_Problem requirements_.
Everything from the line containing "ール／低学年クラス】の関連チーム・スクール・" to the last line of the listing below should be restated exactly, both ends included, with nothing added and the pictures omitted.

_Provided material_.
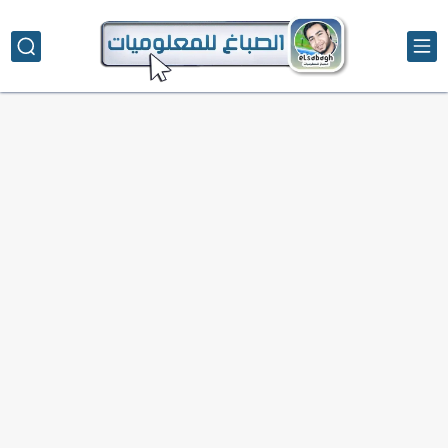
تحميل تطبيق دمج الصور | Velura Studio
كذا | أفضل سعر كاش في مصر | كيف تستفيد...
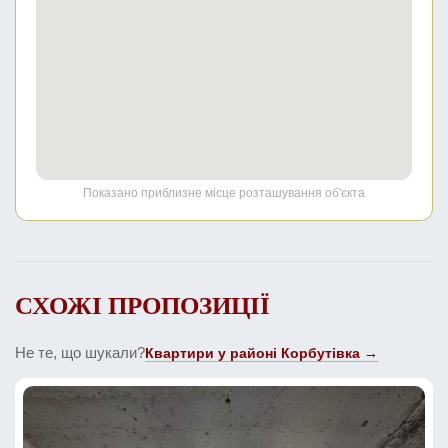
Показано приблизне місце розташування об'єкта
СХОЖІ ПРОПОЗИЦІЇ
Не те, що шукали?
Квартири у районі Корбутівка →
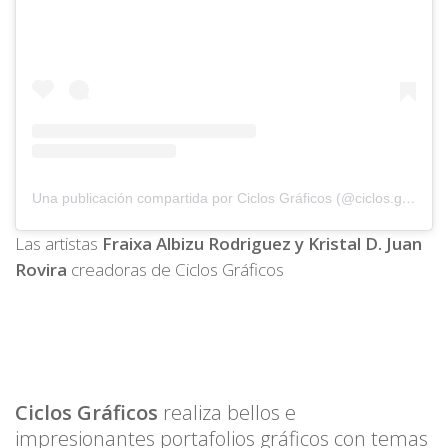
Una publicación compartida por Ciclos Gráficos (@ciclos.graficos)
Las artistas
Fraixa Albizu Rodriguez y Kristal D. Juan
Rovira
creadoras de Ciclos Gráficos
Ciclos Gráficos
realiza bellos e
impresionantes portafolios gráficos con temas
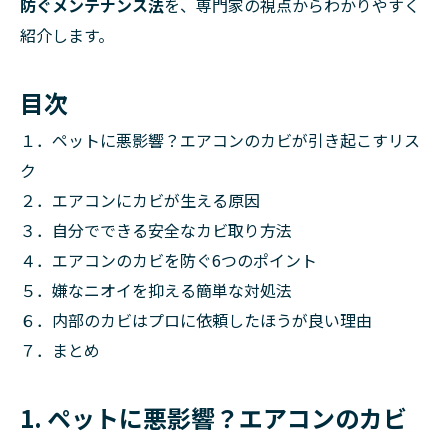
防ぐメンテナンス法
を、専門家の視点からわかりやすく
紹介します。
目次
１．ペットに悪影響？エアコンのカビが引き起こすリス
ク
２．エアコンにカビが生える原因
３．自分でできる安全なカビ取り方法
４．エアコンのカビを防ぐ6つのポイント
５．嫌なニオイを抑える簡単な対処法
６．内部のカビはプロに依頼したほうが良い理由
７．まとめ
1. ペットに悪影響？エアコンのカビ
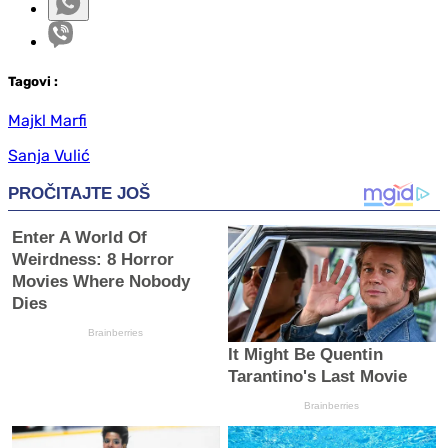
Tag
ovi
:
Majkl Marfi
Sanja Vulić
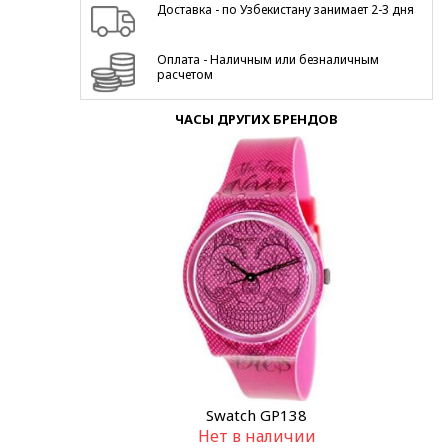
Доставка - по Узбекистану занимает 2-3 дня
Оплата - Наличным или безналичным
расчетом
ЧАСЫ ДРУГИХ БРЕНДОВ
Swatch GP138
Нет в наличии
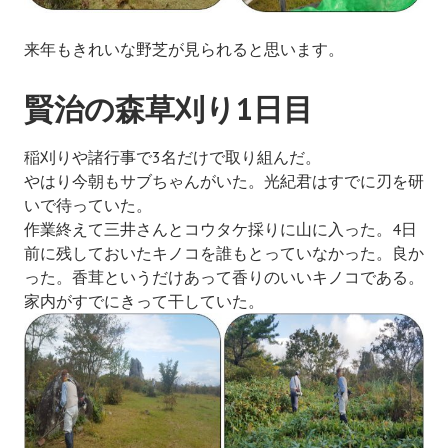
来年もきれいな野芝が見られると思います。
賢治の森草刈り1日目
稲刈りや諸行事で3名だけで取り組んだ。
やはり今朝もサブちゃんがいた。光紀君はすでに刃を研
いで待っていた。
作業終えて三井さんとコウタケ採りに山に入った。4日
前に残しておいたキノコを誰もとっていなかった。良か
った。香茸というだけあって香りのいいキノコである。
家内がすでにきって干していた。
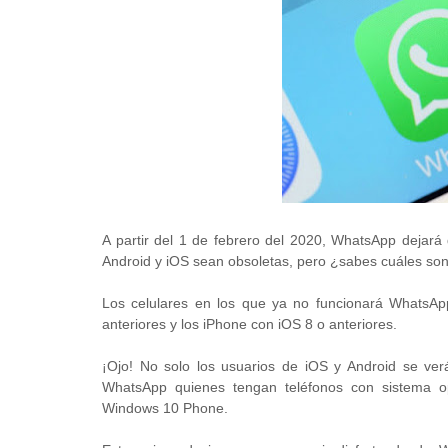
A partir del 1 de febrero del 2020, WhatsApp dejará
Android y iOS sean obsoletas, pero ¿sabes cuáles so
Los celulares en los que ya no funcionará WhatsApp
anteriores y los iPhone con iOS 8 o anteriores.
¡Ojo! No solo los usuarios de iOS y Android se ve
WhatsApp quienes tengan teléfonos con sistema ope
Windows 10 Phone.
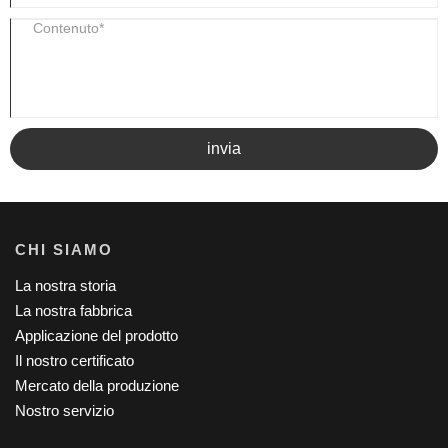
invia
CHI SIAMO
La nostra storia
La nostra fabbrica
Applicazione del prodotto
Il nostro certificato
Mercato della produzione
Nostro servizio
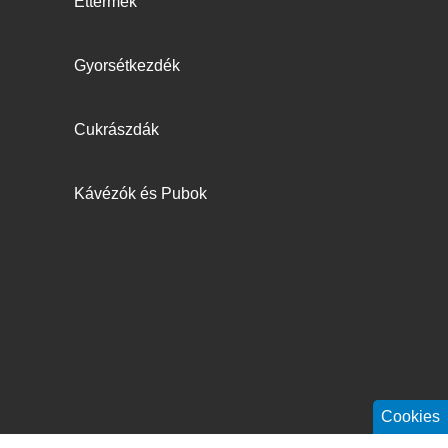
Éttermek
Gyorsétkezdék
Cukrászdák
Kávézók és Pubok
Cookies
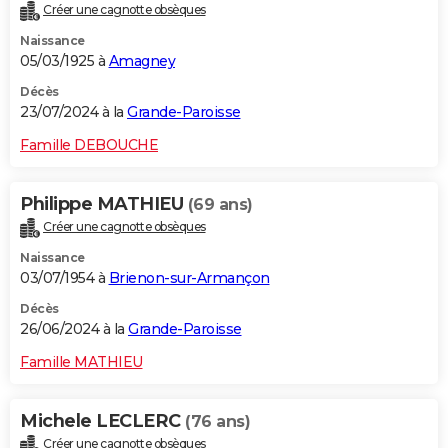
Créer une cagnotte obsèques
Naissance
05/03/1925 à
Amagney
Décès
23/07/2024 à la
Grande-Paroisse
Famille DEBOUCHE
Philippe MATHIEU
(69 ans)
Créer une cagnotte obsèques
Naissance
03/07/1954 à
Brienon-sur-Armançon
Décès
26/06/2024 à la
Grande-Paroisse
Famille MATHIEU
Michele LECLERC
(76 ans)
Créer une cagnotte obsèques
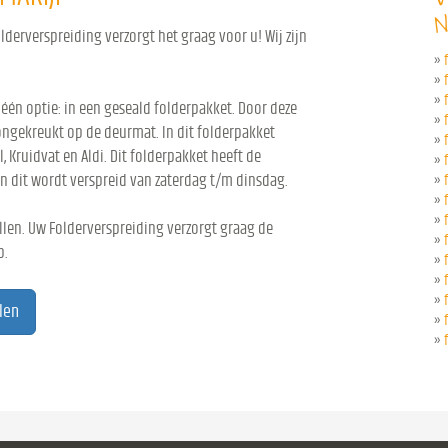
N
derverspreiding verzorgt het graag voor u! Wij zijn
»
»
»
 één optie: in een geseald folderpakket. Door deze
»
ongekreukt op de deurmat. In dit folderpakket
»
l, Kruidvat en Aldi. Dit folderpakket heeft de
»
n dit wordt verspreid van zaterdag t/m dinsdag.
»
»
»
len. Uw Folderverspreiding verzorgt graag de
»
p.
»
»
»
len
»
»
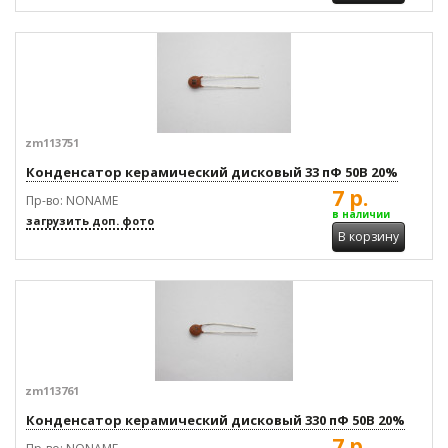
zm113751
Конденсатор керамический дисковый 33 пФ 50В 20%
7 р.
Пр-во: NONAME
в наличии
загрузить доп. фото
В корзину
zm113761
Конденсатор керамический дисковый 330 пФ 50В 20%
7 р.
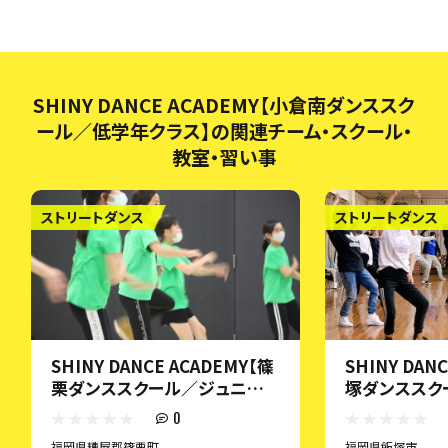
SHINY DANCE ACADEMY【小倉南ダンススク
ール／低学年クラス】の関連チーム・スクール・
教室・習い事
ストリートダンス
ストリートダンス
SHINY DANCE ACADEMY【篠
SHINY DAN
栗ダンススクール／ジュニアク
塚ダンススク
ラス】
0
福岡県糟屋郡篠栗町
福岡県飯塚市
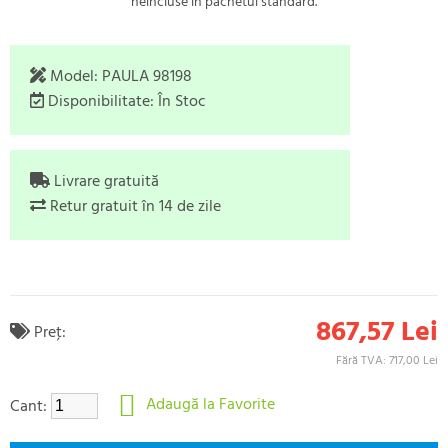
neincluse în pachetul standard.
Model:
PAULA 98198
Disponibilitate:
În Stoc
Livrare gratuită
Retur gratuit în 14 de zile
867,57 Lei
Preţ:
Fără TVA: 717,00 Lei
Adaugă la Favorite
Cant:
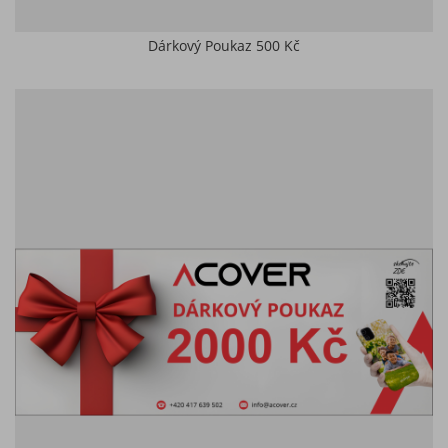
Dárkový Poukaz 500 Kč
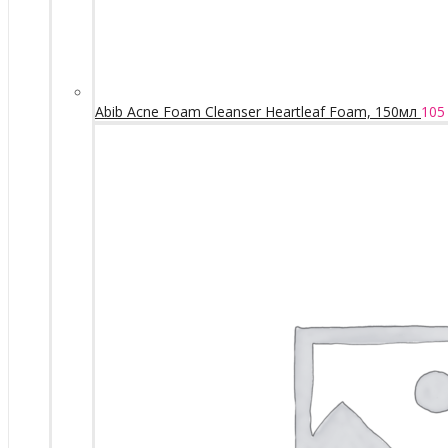
Abib Acne Foam Cleanser Heartleaf Foam, 150мл
105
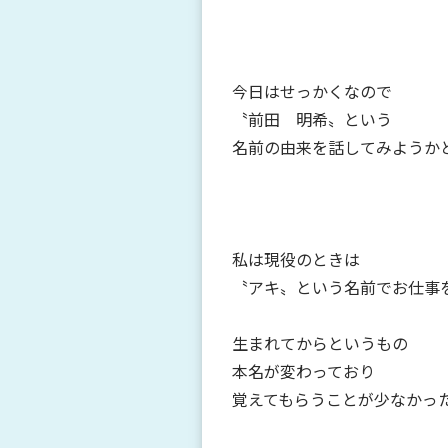
今日はせっかくなので
〝前田 明希〟という
名前の由来を話してみようか
私は現役のときは
〝アキ〟という名前でお仕事
生まれてからというもの
本名が変わっており
覚えてもらうことが少なかっ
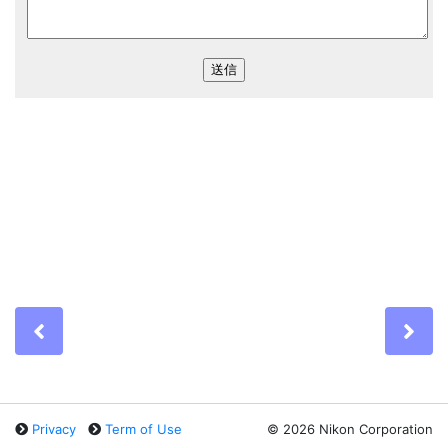
Previous
Ne
Privacy
Term of Use
©
2026 Nikon Corporation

_Exercise solution_.
ール／低学年クラス】の関連チーム・スクール・
教室・習い事
ストリートダンス
ストリートダンス
SHINY DANCE ACADEMY【篠
SHINY DAN
栗ダンススクール／ジュニアク
塚ダンススク
ラス】
0
福岡県糟屋郡篠栗町
福岡県飯塚市
neincluse în pachetul standard.
Model:
PAULA 98198
Disponibilitate:
În Stoc
Livrare gratuită
Retur gratuit în 14 de zile
867,57 Lei
Preţ:
Fără TVA: 717,00 Lei
Adaugă la Favorite
Cant:
Dárkový Poukaz 500 Kč
Abib Acne Foam Cleanser Heartleaf Foam, 150мл
105
今日はせっかくなので
〝前田 明希〟という
名前の由来を話してみようか
私は現役のときは
〝アキ〟という名前でお仕事
生まれてからというもの
本名が変わっており
覚えてもらうことが少なかっ
Previous
Ne
Privacy
Term of Use
©
2026 Nikon Corporation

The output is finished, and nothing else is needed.